For commission of an offence under Section 498-A, the essentials which need to be present: (a) The woman must be married; (b) She must be subjected to cruelty or harassment; and (c) Such cruelty or harassment must have been shown either by husband of the woman or by the relative of her husband.
In the case of U. Suvetha v. State by Inspector of Police & Anr, it has been held ‘relative of husband’ does not include husband’s friends or girlfriend, and is confined only to blood relatives.
In the case of Unnikrishnan v. State of Kerala, that the scope of 498A did not extend to women in live in relationships.
The Protection of Woman from Domestic Violence Act, 2005 was enacted to provide more effective protection to women against cruelty faced by them at home. DV act provides a remedy in civil law while 498A labels it as a criminal offense. Any woman in a domestic relationship and has been a victim of domestic violence in the said relationship can seek remedy under this legislation. According to Section 2(f) of Domestic Violence Act, ‘Domestic Relationship’ means not only a couple living in a marriage, but also live in relationships, legally invalid marriages and bigamous relationships contrary to Section 498A which recognised domestic violence only in marriages. This was upheld by the Supreme Court of India in the case of Indra Sarma v. V.K.V Sarma.
Section 3 of Domestic Violence Act provides a definition for domestic violence which includes all the types of cruelty which could take place in a household against a woman including emotional violence, sexual violence, physical violence and financial violence.
Section 8 of the Domestic Violence Act contains the provision for a protection officer appointed by the State Government. The job of the protection officer is to provide the victim with all the assistance she may require including medical and legal aid, shelter and counselling; and he may also act as a facilitator between the victim and the court.
Section 10 offers the assistance of service providers which provide shelter, medical treatment and other community to the victim. In case the woman requires any of these services, she can approach a registered service provider. An aggrieved woman can also file a complaint at a service provider, police station, protection officer or directly to a magistrate.

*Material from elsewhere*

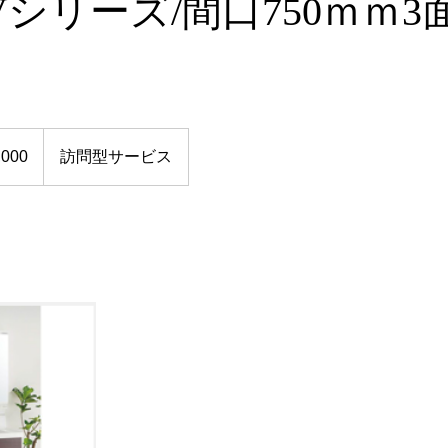
/Vシリーズ/間口750ｍｍ
,000
訪問型サービス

Section 18 to Section 23 cover the reliefs available to a victim under the Domestic Violence Act after a magistrate hears the case and is convinced that the victim has gone through domestic violence or is likely to go through it. The remedies are:
- Protective Orders
- Residence Order
- Monetary Relief
- Custody Order
- Compensation Orders
The Protection of Woman from Domestic Violence Act opens up an exhaustive list of remedies for the victims of Domestic Violence, since before its enactment the only remedy available was in criminal law, but now the victims can get monetary relief to support themselves, and do not stand at a chance to losing their place of residence. There still is a long way forward, remedies for men who might face violence or cruelty at home have not been provided and society could use a stricter law, which provides for punishments equivalent to the serious crime of domestic violence.
 Indian Penal Code, 1860, § 498 A
 Indian Penal Code, 1860, § 304 B
 U. Suvetha v. State by Inspector of Police & Anr, (2009) 6 SCC 757.
 Unnikrishnan v. Stateof Kerala, 2017 SCC OnLine Ker 12064.
 Protection of Women from Domestic Violence Act,2005, No. 43, Acts of Parliament, 2005 (India)
 Indra Sarma v.V.K.VSarma, (2013) 15 SCC 755.